At Antioch College, I studied the American avant-garde, early French and Japanese film, and learned to process 16mm B&W stock using an Army surplus 16mm film processor (Thank you, Ted Lyman!). I finished a few short experimental films, including The Women are Not Crawling, and Bryn Returns to the Womb. I did a term at the School of Visual Arts in NYC for film history, and especially loved Joan Braderman’s class on Godard and Hitchcock. It may have been called Godard/Hitchcock/Godard with a double-dip of Godard.
Later, I began the graduate program in film studies at the School of the Art Institute of Chicago. I loved hot film theory but quickly found that the production program wasn’t a good match for my increasing interest in documentary and ethnographic film. Consequently, I transferred to San Francisco State University were I earned a MA in Visual Ethnography from the departments of cinema studies and anthropology. My thesis advisors were Trinh T. Minh-ha, Mina Davis Caulfield, and Fereydoun Safizadeh, each of whom contributed generously and distinctively to my experience.
I have two perennially unfinished projects, A Berber Fairytale and The Calligraphy of Sisters which—although unfinished—are alive somewhere, even if only on this page. (Hello, ghosts.)
The Pupil of Her Hand in the Palm of Her Eye (1994) 16mm film, 10 minutes, b/w, sound. A portrait of the evil eye in Morocco, with emphasis on the ethnographic process. Selected screenings include California Institute of the Arts (visiting artist); Pacific Film Archive, Berkeley (panelist); Portland Women’s Film Festival; Exposure Film Festival, Brisbane; Turbine Hall, Copenhagen; YYZ, Toronto; Nova Scotia School of Art and Design; Ann Arbor Film Festival (Co-op Film Award), and Bard College, NY.

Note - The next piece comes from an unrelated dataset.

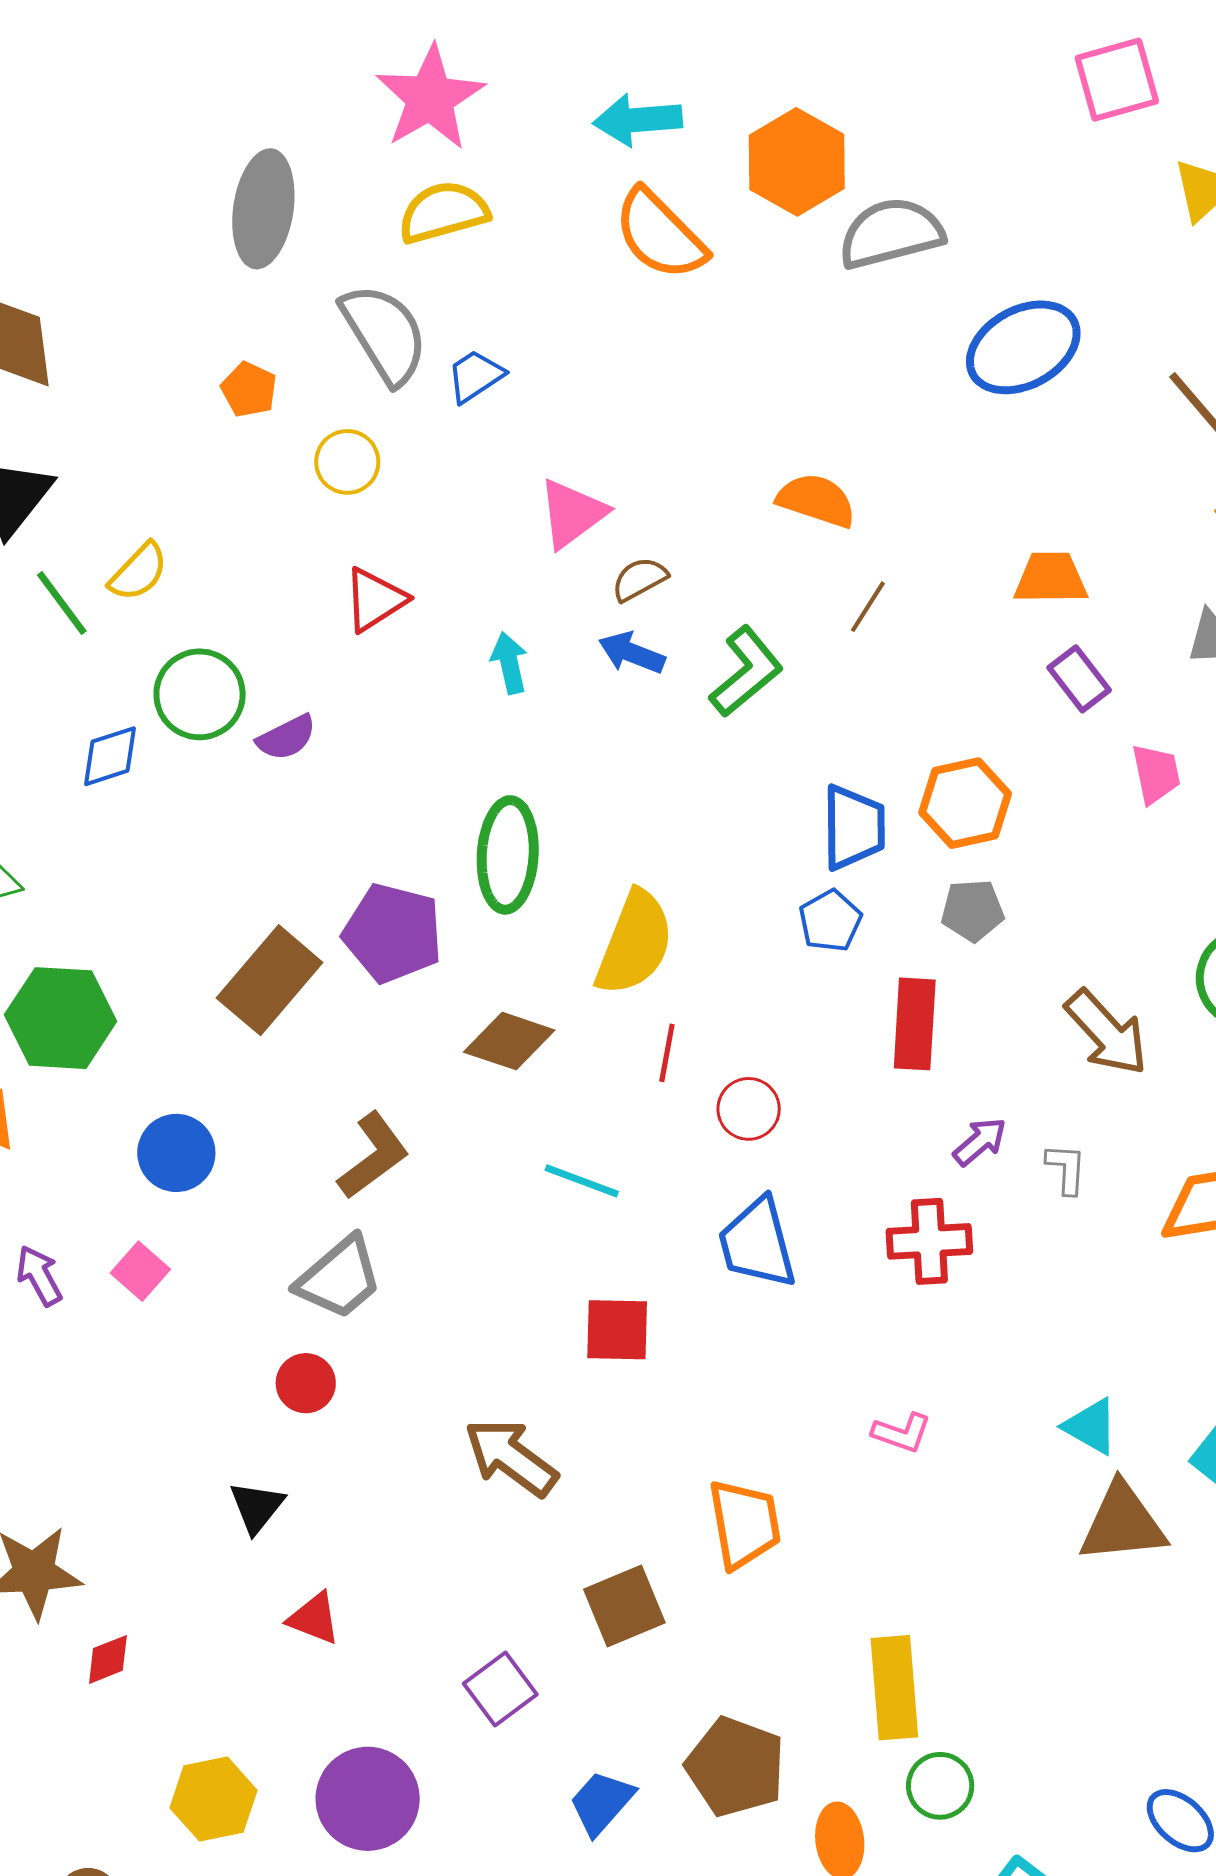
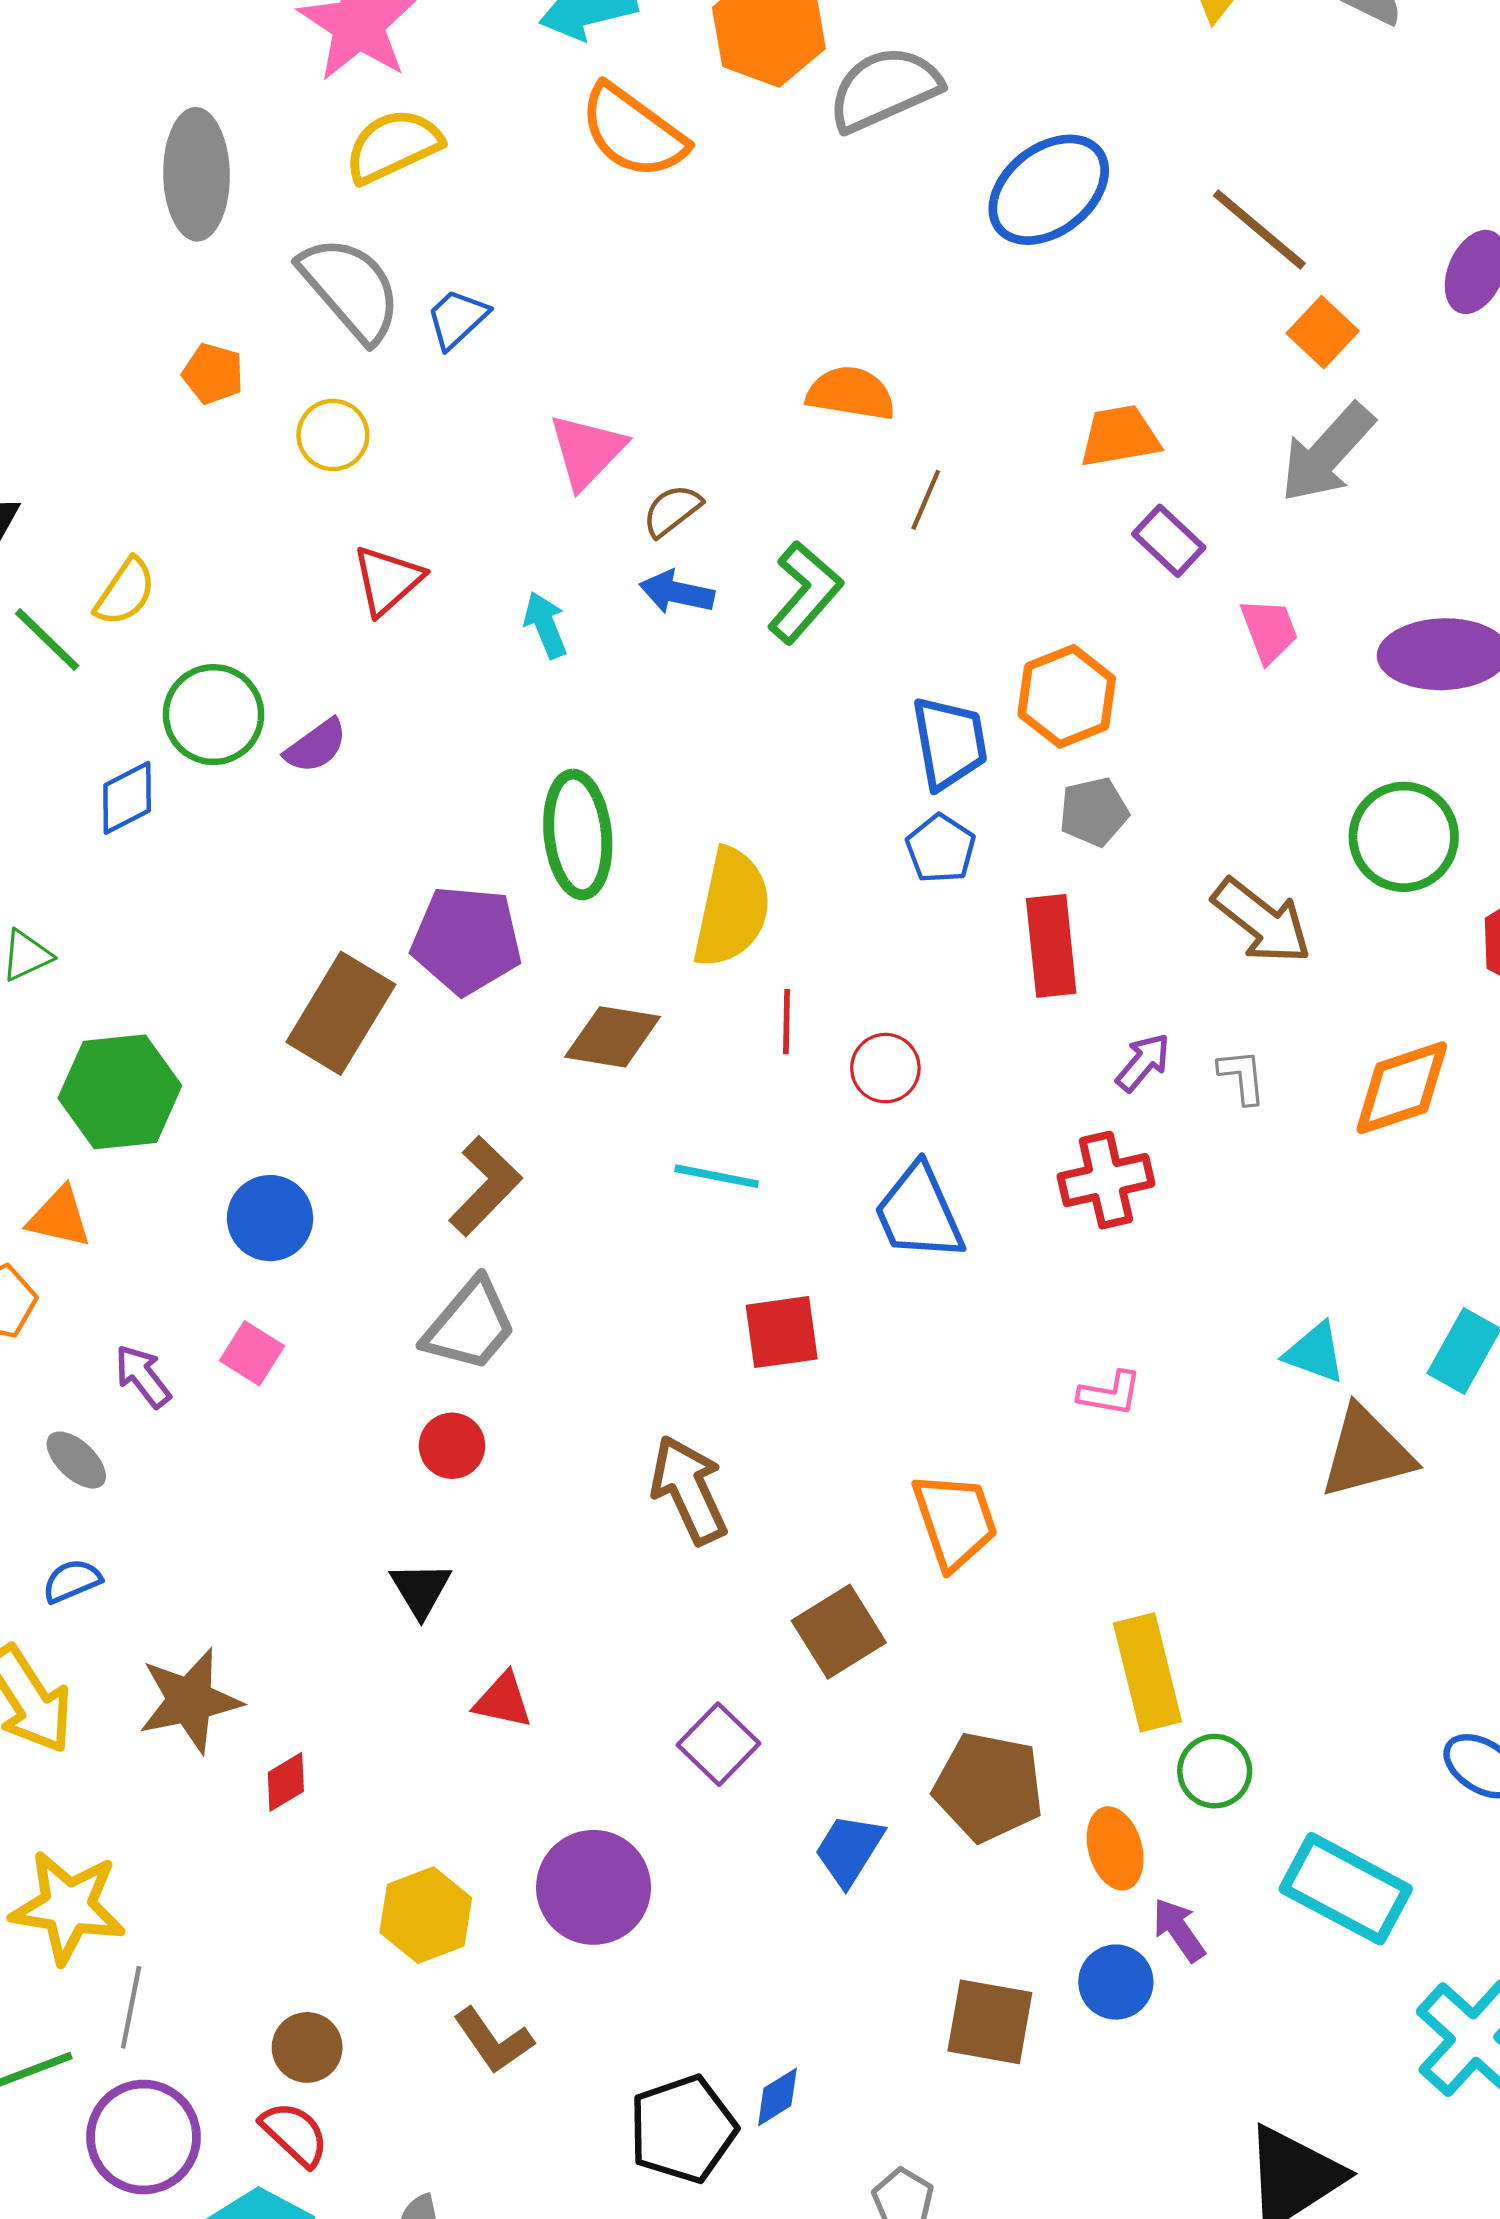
brown arrow: (511, 1457) -> (689, 1490), turned 38

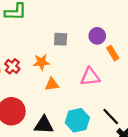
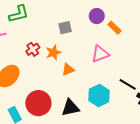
red cross: (12, 66) -> (33, 49), moved, turned 32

Hajj (drinking from the stream) (1992) 16mm film, 20 minutes, b/w, sound. An experimental ethnography exploring rural Turkish and Kurdish women and notions of domestic power. Selected screenings include San Francisco Cinematheque; Pacific Film Archive, Berkeley (panelist); Millennium Film Archive, New York; Human Rights Watch Film Festival, Seattle and New York; European Film Festival, Belgium; 1995 UN Conference on Women, Beijing; YYZ, Toronto.
- National Endowment for the Arts Regional Media Arts Fellowship. 1991 and 1994.
- Film Arts Foundation Grant. 1993.
- Ann Arbor Film Festival Co-op Film Award. 1993.
- SFSU Cinema Department Film Finals Award. 1992.